* Listed records:
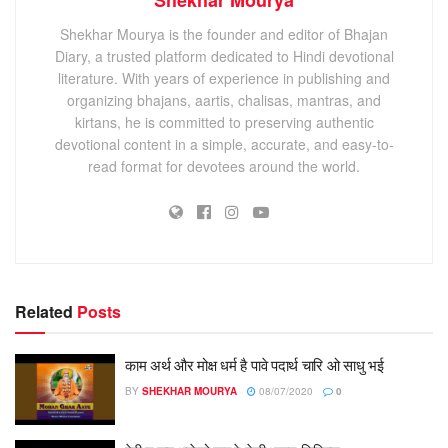
Shekhar Mourya is the founder and editor of Bhajan
Diary, a trusted platform dedicated to Hindi devotional
literature. With years of experience in publishing and
organizing bhajans, aartis, chalisas, mantras, and
kirtans, he is committed to preserving authentic
devotional content in a simple, accurate, and easy-to-
read format for devotees around the world.
Related
Posts
काम अर्थ और मोक्ष धर्म है पावे पदार्थ चारि ओ साधु भई
BY
SHEKHAR MOURYA
08/07/2020
0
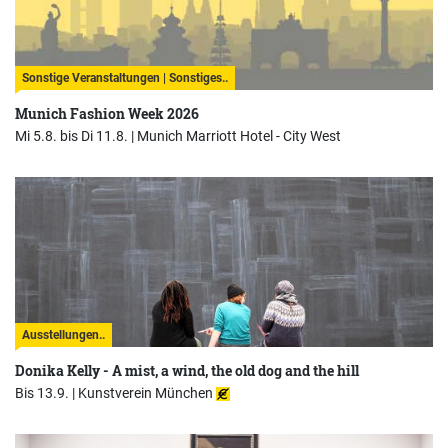
Sonstige Veranstaltungen | Sonstiges..
Munich Fashion Week 2026
Mi 5.8. bis Di 11.8. |
Munich Marriott Hotel - City West
Ausstellungen..
Donika Kelly - A mist, a wind, the old dog and the hill
Bis 13.9. |
Kunstverein München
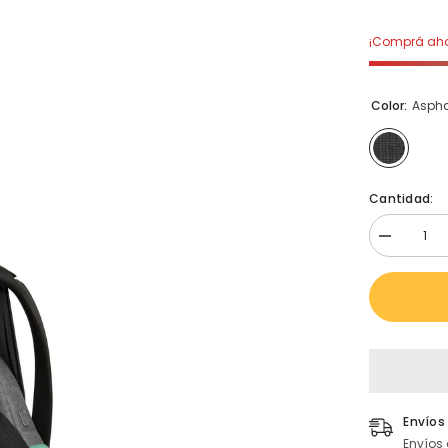
¡Comprá aho
Color:
Aspha
Cantidad:
Disminuir
cantidad
para
Baby
Seat
Tulip
Asphalt
Envíos
Envíos 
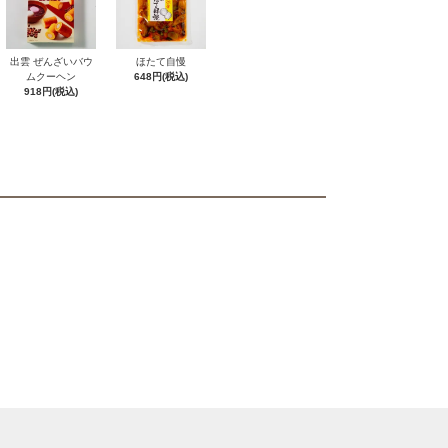
出雲 ぜんざいバウ
ほたて自慢
ムクーヘン
648円(税込)
918円(税込)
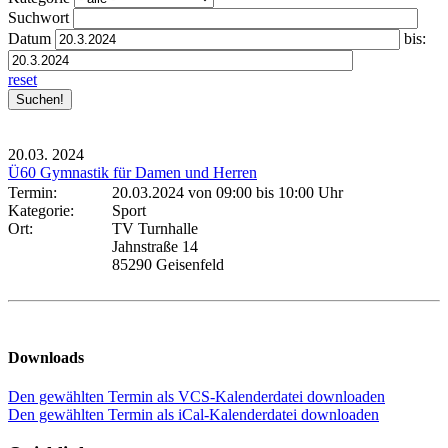
Suchwort
Datum
bis:
reset
20.03.
2024
Ü60 Gymnastik für Damen und Herren
Termin:
20.03.2024 von 09:00
bis 10:00 Uhr
Kategorie:
Sport
Ort:
TV Turnhalle
Jahnstraße 14
85290 Geisenfeld
Downloads
Den gewählten Termin als VCS-Kalenderdatei downloaden
Den gewählten Termin als iCal-Kalenderdatei downloaden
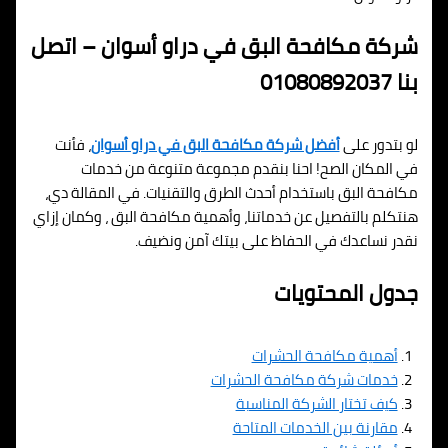
شركة مكافحة البق في دراو أسوان – اتصل
بنا 01080892037
لو بتدور على
أفضل شركة مكافحة البق في دراو أسوان
، فأنت
في المكان الصح! احنا بنقدم مجموعة متنوعة من خدمات
مكافحة البق باستخدام أحدث الطرق والتقنيات. في المقالة دي،
هنتكلم بالتفصيل عن خدماتنا، وأهمية مكافحة البق ، وكمان إزاي
نقدر نساعدك في الحفاظ على بيتك آمن ونضيف.
جدول المحتويات
أهمية مكافحة الحشرات
خدمات شركة مكافحة الحشرات
كيف تختار الشركة المناسبة
مقارنة بين الخدمات المتاحة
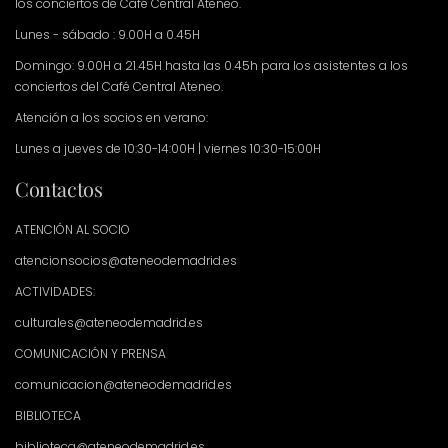
los conciertos de Café Central Ateneo.
Lunes - sábado : 9.00H a 0.45H
Domingo: 9.00H a 21.45H hasta las 0.45h para los asistentes a los
conciertos del Café Central Ateneo.
Atención a los socios en verano:
Lunes a jueves de 10:30-14:00H | viernes 10:30-15:00H
Contactos
ATENCIÓN AL SOCIO
atencionsocios@ateneodemadrid.es
ACTIVIDADES:
culturales@ateneodemadrid.es
COMUNICACIÓN Y PRENSA
comunicacion@ateneodemadrid.es
BIBLIOTECA
biblioteca@ateneodemadrid.es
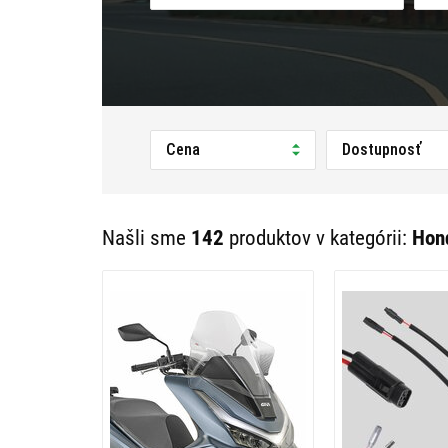
Cena
Dostupnosť
Našli sme
142
produktov v kategórii:
Hon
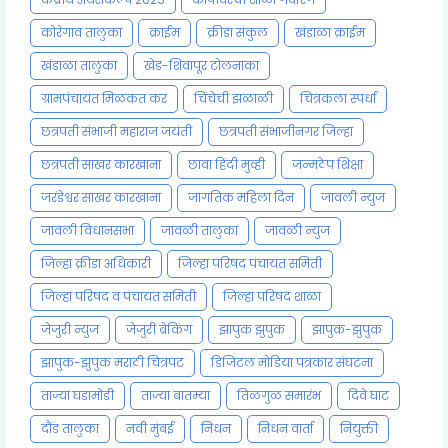
कोरेगाव तालुका
क्राईम
क्रीडा संकुल
खंडाळा क्राईम
खंडाळा तालुका
खेड-शिवापूर टोलनाका
ग्रामपंचायत मिळकत कर
चिंचेची झळाळी
चित्रकला स्पर्धा
छत्रपती संभाजी महाराज जयंती
छत्रपती संभाजीनगर जिल्हा
छत्रपती साखर कारखाना
छावा हिंदी मुव्ही
जन्मठेप शिक्षा
जरंडेश्वर साखर कारखाना
जागतिक महिला दिन
जावली न्युज
जावली विधानसभा
जावळी तालुका
जावळी न्युज
जिल्हा क्रीडा अधिकारी
जिल्हा परिषद पंचायत समिती
जिल्हा परिषद व पंचायत समिती
जिल्हा परिषद शाळा
जेजुरी न्युज
जेजुरी ब्रेकिंग
झापुक झुपुक
झापुक-झुपुक
झापुक-झुपुक मराठी चित्रपट
डिजिटल मोडिया पत्रकार संघटना
ताज्या घडामोडी
ताज्या बातम्या
तिळगुळ समारंभ
दिवे घाट
दौंड तालुका
नवी मुंबई
निधन
निधन वार्ता
नियुक्ती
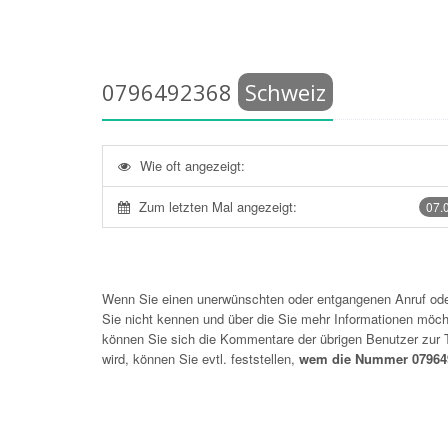
0796492368
Schweiz
Wie oft angezeigt:
Zum letzten Mal angezeigt:
07.
Wenn Sie einen unerwünschten oder entgangenen Anruf o
Sie nicht kennen und über die Sie mehr Informationen möchte
können Sie sich die Kommentare der übrigen Benutzer zu
wird, können Sie evtl. feststellen,
wem die Nummer 079649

* Aim of the task: Find how many lines in the material above hold the word "Central", then reply with only that figure.

* Task output: 2